### [Task input]
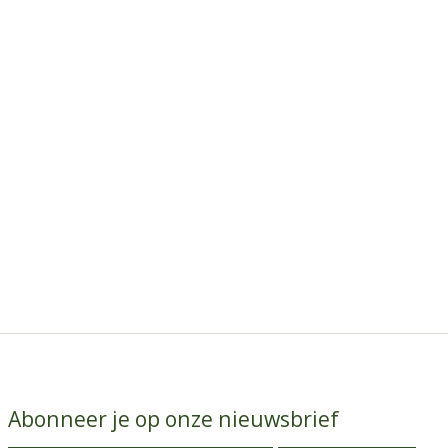
Abonneer je op onze nieuwsbrief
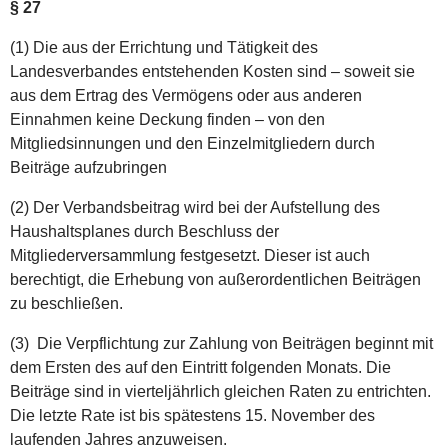
§ 27
(1) Die aus der Errichtung und Tätigkeit des
Landesverbandes entstehenden Kosten sind – soweit sie
aus dem Ertrag des Vermögens oder aus anderen
Einnahmen keine Deckung finden – von den
Mitgliedsinnungen und den Einzelmitgliedern durch
Beiträge aufzubringen
(2) Der Verbandsbeitrag wird bei der Aufstellung des
Haushaltsplanes durch Beschluss der
Mitgliederversammlung festgesetzt. Dieser ist auch
berechtigt, die Erhebung von außerordentlichen Beiträgen
zu beschließen.
(3) Die Verpflichtung zur Zahlung von Beiträgen beginnt mit
dem Ersten des auf den Eintritt folgenden Monats. Die
Beiträge sind in vierteljährlich gleichen Raten zu entrichten.
Die letzte Rate ist bis spätestens 15. November des
laufenden Jahres anzuweisen.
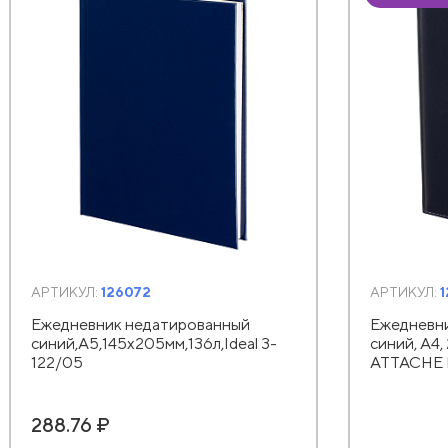
АРТИКУЛ:
126072
АРТИКУЛ:
Ежедневник недатированный
Ежедневн
синий,А5,145х205мм,136л,Ideal 3-
синий, А4,
122/05
АТТАСНЕ 
288.76 ₽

### [Aim of the task]
Set down every entry above without alteration, but print no images.

### [Answer space]
Abonneer je op onze nieuwsbrief
§ 27
(1) Die aus der Errichtung und Tätigkeit des
Landesverbandes entstehenden Kosten sind – soweit sie
aus dem Ertrag des Vermögens oder aus anderen
Einnahmen keine Deckung finden – von den
Mitgliedsinnungen und den Einzelmitgliedern durch
Beiträge aufzubringen
(2) Der Verbandsbeitrag wird bei der Aufstellung des
Haushaltsplanes durch Beschluss der
Mitgliederversammlung festgesetzt. Dieser ist auch
berechtigt, die Erhebung von außerordentlichen Beiträgen
zu beschließen.
(3) Die Verpflichtung zur Zahlung von Beiträgen beginnt mit
dem Ersten des auf den Eintritt folgenden Monats. Die
Beiträge sind in vierteljährlich gleichen Raten zu entrichten.
Die letzte Rate ist bis spätestens 15. November des
laufenden Jahres anzuweisen.
АРТИКУЛ:
126072
АРТИКУЛ:
Ежедневник недатированный
Ежедневн
синий,А5,145х205мм,136л,Ideal 3-
синий, А4,
122/05
АТТАСНЕ 
288.76 ₽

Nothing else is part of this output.